The Southwest is a place of great natural drama and beauty – rocks and boulders are not hidden beneath layers of forest mulch or yards of prairie soil. They are right out there in the land – delighting the eye with their natural beauty.
Work With The Drama of the Southwest
In the Southwest we can see our large, dramatic mountains springing virtually straight up out of the surrounding land. The European principles of landscape design teach us to work with this drama and beauty, but reduce it to a human scale. Feng Shui principles teach the same, to take the grandeur of our natural environment and make our homes one with this nature.
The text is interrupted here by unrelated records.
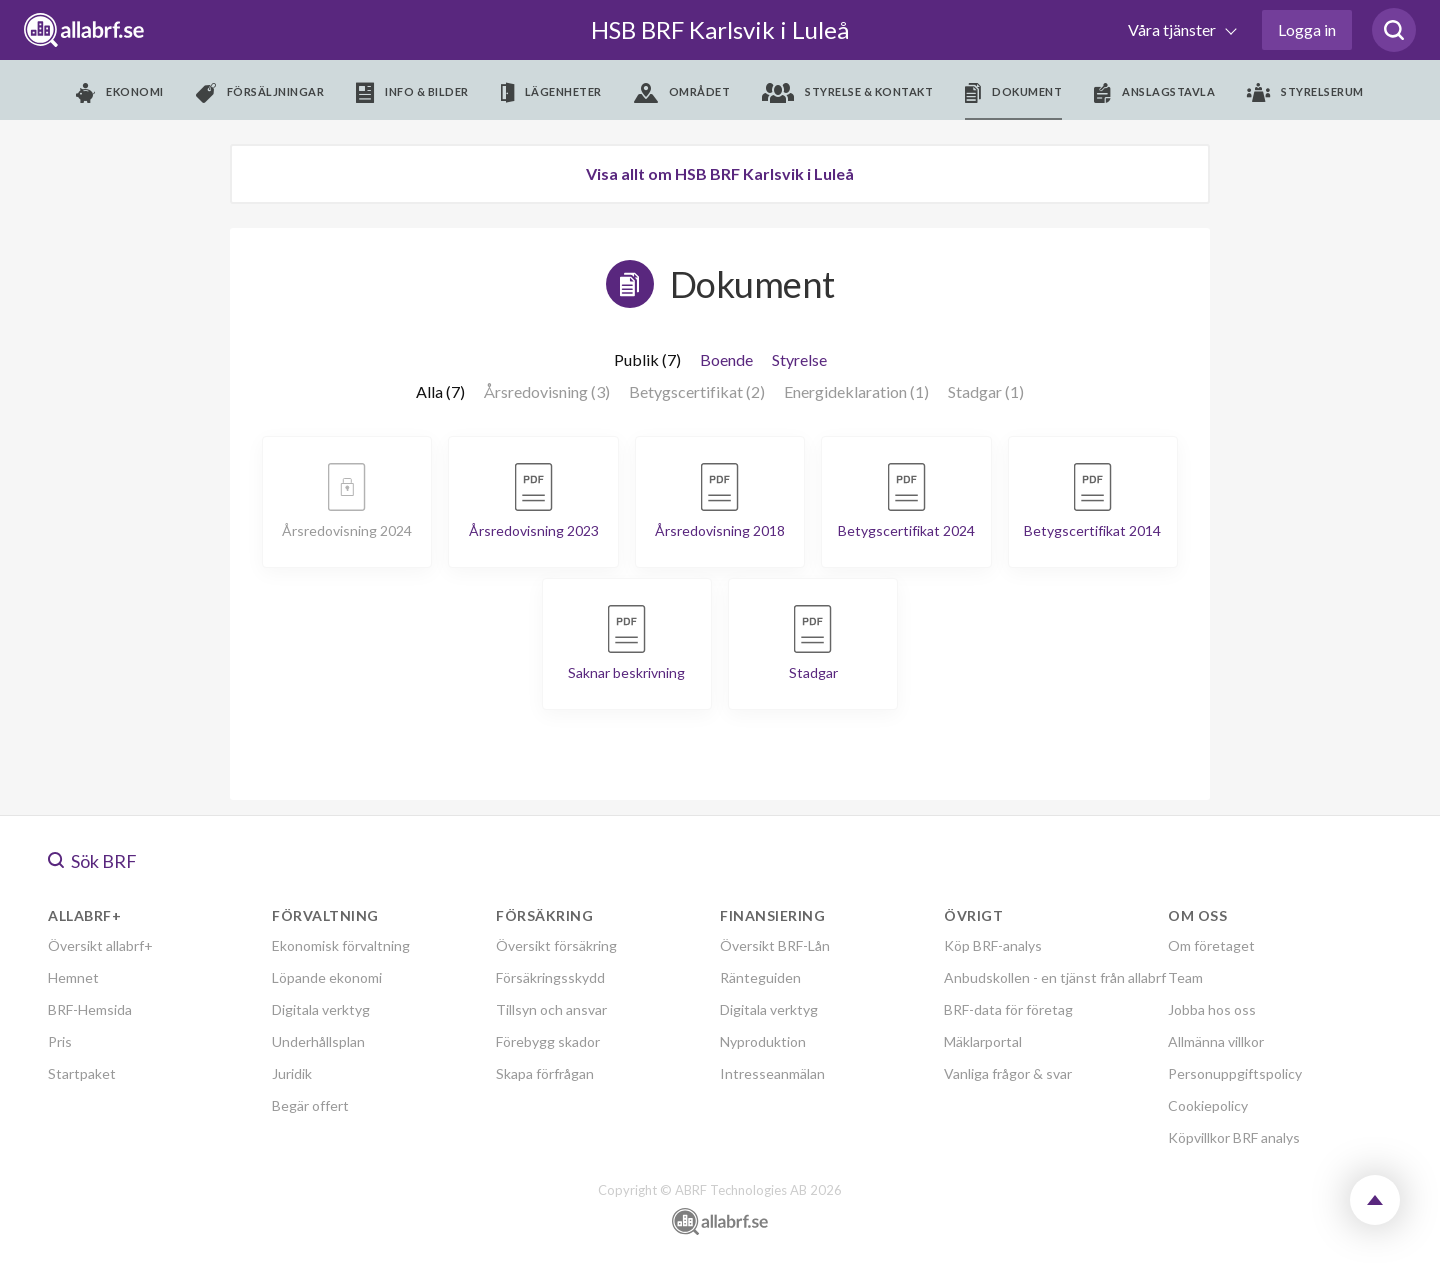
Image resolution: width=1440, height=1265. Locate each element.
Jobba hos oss (1212, 1009)
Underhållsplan (318, 1041)
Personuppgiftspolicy (1235, 1073)
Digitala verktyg (321, 1009)
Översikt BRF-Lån (775, 945)
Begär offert (310, 1105)
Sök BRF (92, 861)
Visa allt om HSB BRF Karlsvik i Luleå (720, 173)
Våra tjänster (1173, 29)
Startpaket (82, 1073)
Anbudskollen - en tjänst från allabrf (1055, 977)
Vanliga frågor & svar (1008, 1073)
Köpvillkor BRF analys (1234, 1137)
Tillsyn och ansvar (551, 1009)
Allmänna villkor (1216, 1041)
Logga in (1307, 29)
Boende (726, 359)
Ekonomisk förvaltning (341, 945)
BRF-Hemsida (90, 1009)
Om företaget (1211, 945)
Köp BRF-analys (993, 945)
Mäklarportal (983, 1041)
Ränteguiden (760, 977)
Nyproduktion (763, 1041)
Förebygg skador (548, 1041)
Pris (60, 1041)
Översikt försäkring (556, 945)
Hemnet (73, 977)
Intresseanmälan (772, 1073)
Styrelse (799, 359)
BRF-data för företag (1008, 1009)
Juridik (292, 1073)
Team (1185, 977)
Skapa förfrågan (545, 1073)
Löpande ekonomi (327, 977)
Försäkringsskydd (550, 977)
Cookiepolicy (1208, 1105)
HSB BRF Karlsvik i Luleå (720, 29)
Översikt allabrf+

Using either Occidental or Oriental traditions, one way to repeat the motif of the dramatically upthrusting mountains, and bring them into our landscapes, is to use rocks, big rocks. Dramatic rocks. Boulders.
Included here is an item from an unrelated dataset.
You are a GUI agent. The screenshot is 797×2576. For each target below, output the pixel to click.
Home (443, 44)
Boulders, like our mountains, reach skywards. They are smaller than our homes however, thus they reinforce the mountain motif without overwhelming the home. There are a few simple guidelines to keep in mind as you ponder adding boulders to your yard.
Select Several Boulders
Don’t stop with one! Select several boulders so there is not just one single lump in the yard. Ideally select an odd number. Three, five, seven. If you have an even number in your design, the viewers eye will try to see a regular pattern. If the even numbers are not evenly spaced, the effect is unsettling. It just plain looks wrong. Odd numbers free you from this dilemma.
Randomize Boulder Layout
The next most common mistake is to line the boulders up. Unless you live in a Federal Building – avoid this. Rather than a straight line across the front of the yard, try a triangle in the middle of the yard. Not an isosceles triangle either, create one where the three sides are unequal.
Soften Your Design
Without plants to soften them, boulders can sit like large lumps in the yard. Soften their stark forms with plants around their bases. If you take a walk in the desert you will see this naturally occurring. The bigger the boulder, the larger the plants you can use, but since most of us don’t have a spare fifty grand to spend on boulders, look to low groundcovers.
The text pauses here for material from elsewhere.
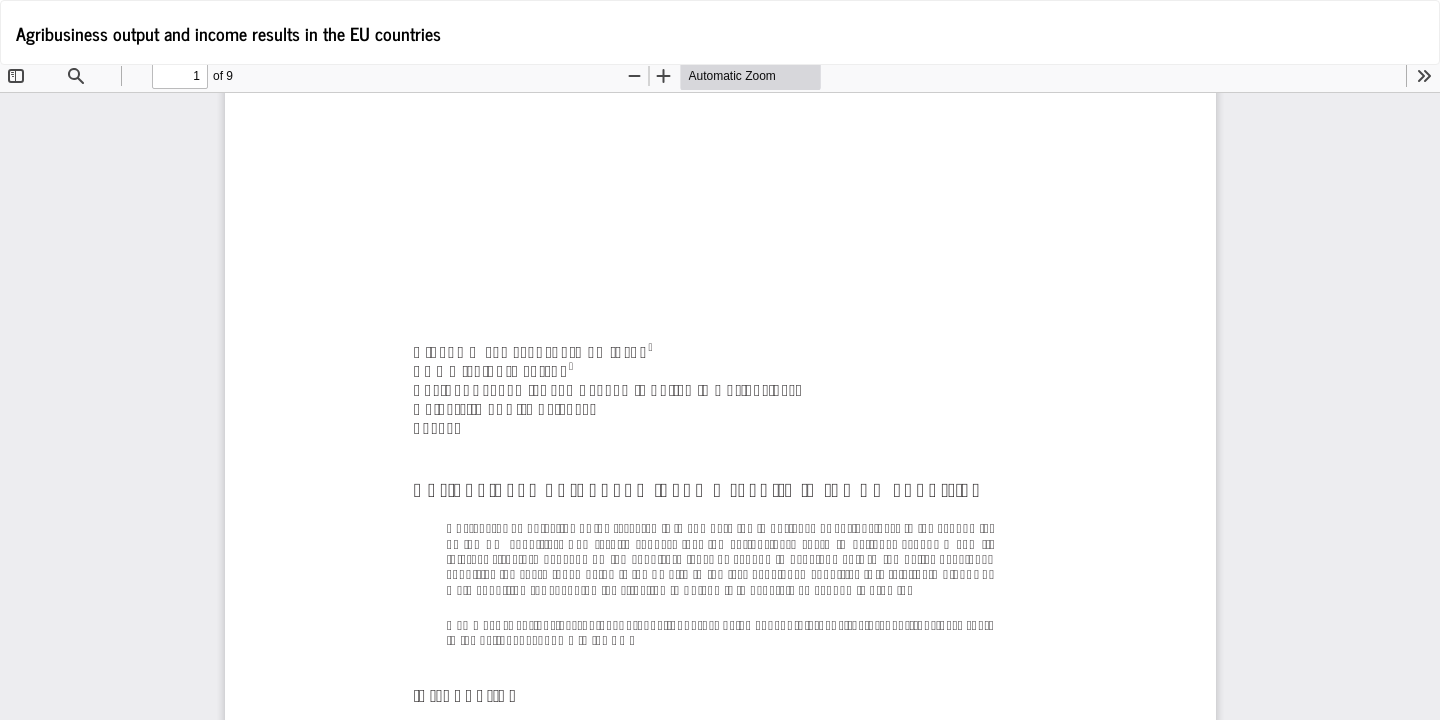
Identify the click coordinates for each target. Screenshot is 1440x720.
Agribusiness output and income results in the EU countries (228, 33)
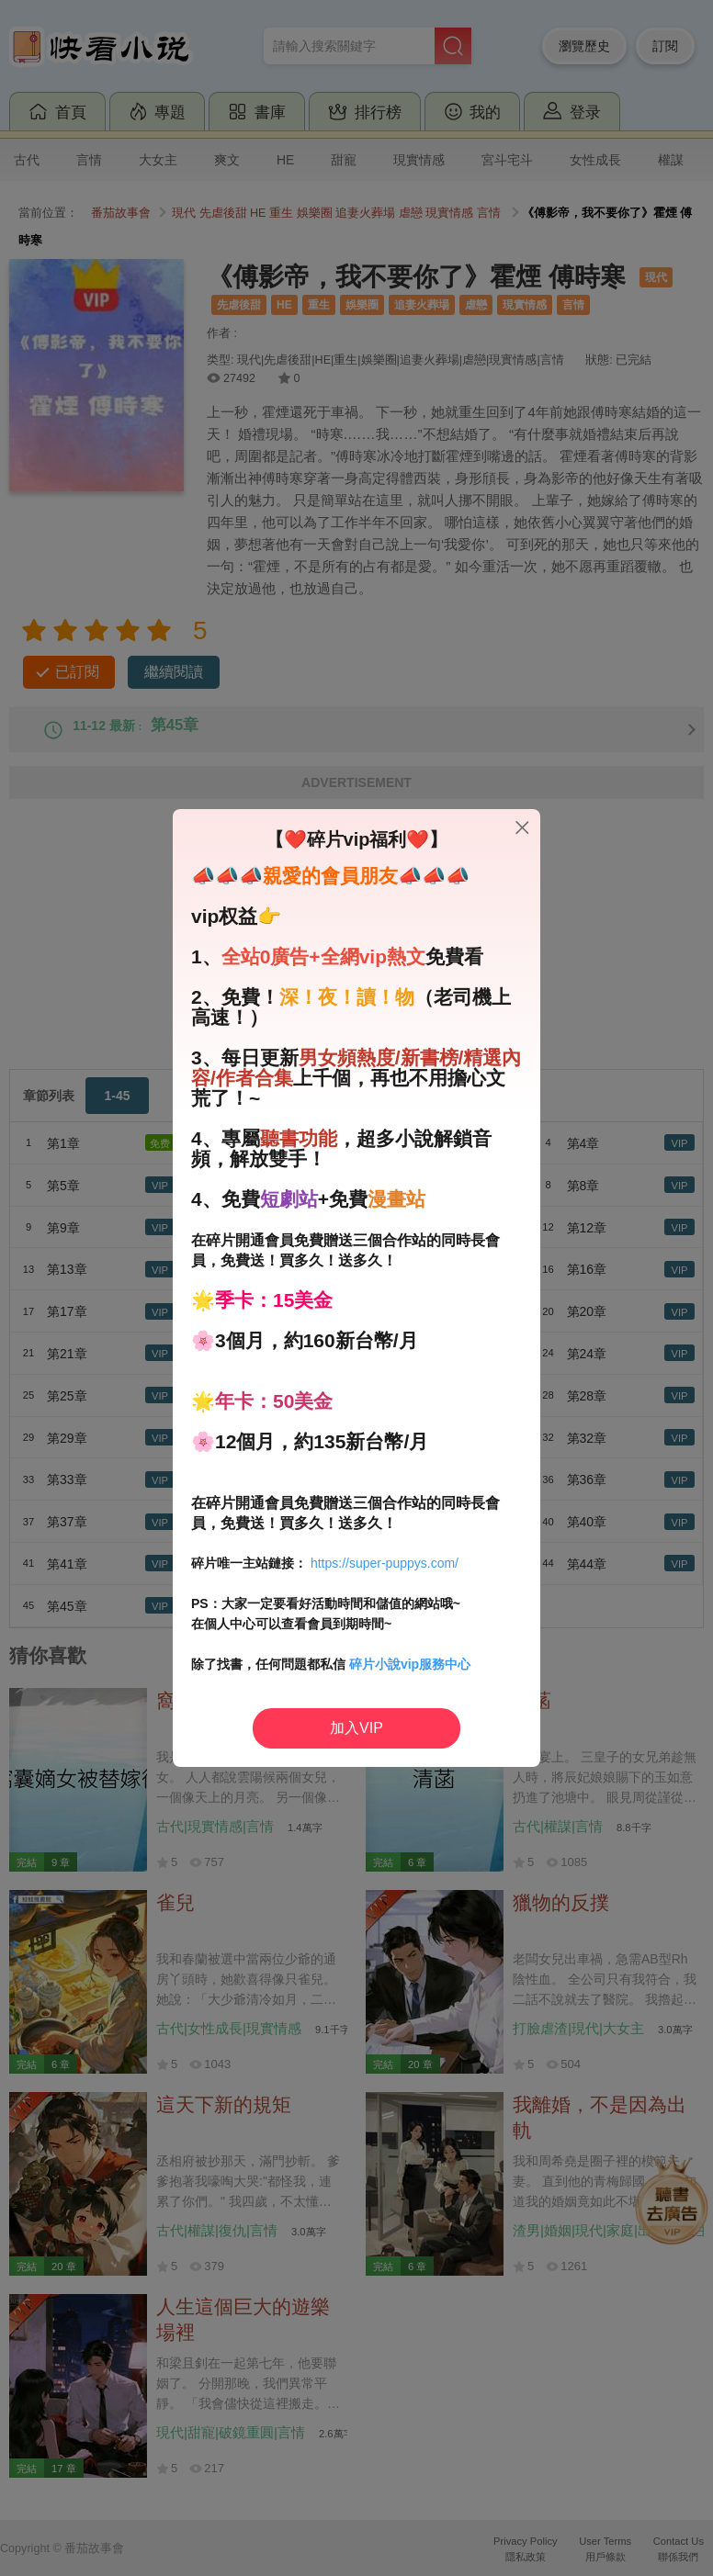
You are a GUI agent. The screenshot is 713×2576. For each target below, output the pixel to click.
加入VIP (356, 1728)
Select plants with roots that do not appeal to burrowing animals like ground squirrels. (More about wildlife resistant plants – here.) For this I like golden dyssodia (Dyssodia tenuisecta), dog daisy (Dyssodia pentachaeta), desert zinnia (Zinnia acerosa), or damianita (Chrysactinia mexicana). Clumps of low growing native cacti like hedgehogs, claret cups or pincushion cactus also look great at the base of boulders.
Color & Texture
Boulder color, texture and form are important too when placing rocks in the landscape. Select colors that blend with the home and environment. A tan home might look fine with a large black boulder in front, but a white home needs a tan boulder. There is such a thing as too much drama.
If you have a decomposed granite mulch in your yard, select boulders that are not the same color and texture. The boulder will simply blend right in and rather than a little drama you will have a lot of blandness. The exception to the rule is how the boulders were done in the above image.
We have barely scratched the surface of this topic, but I hope I have given you some ideas to liven your landscape.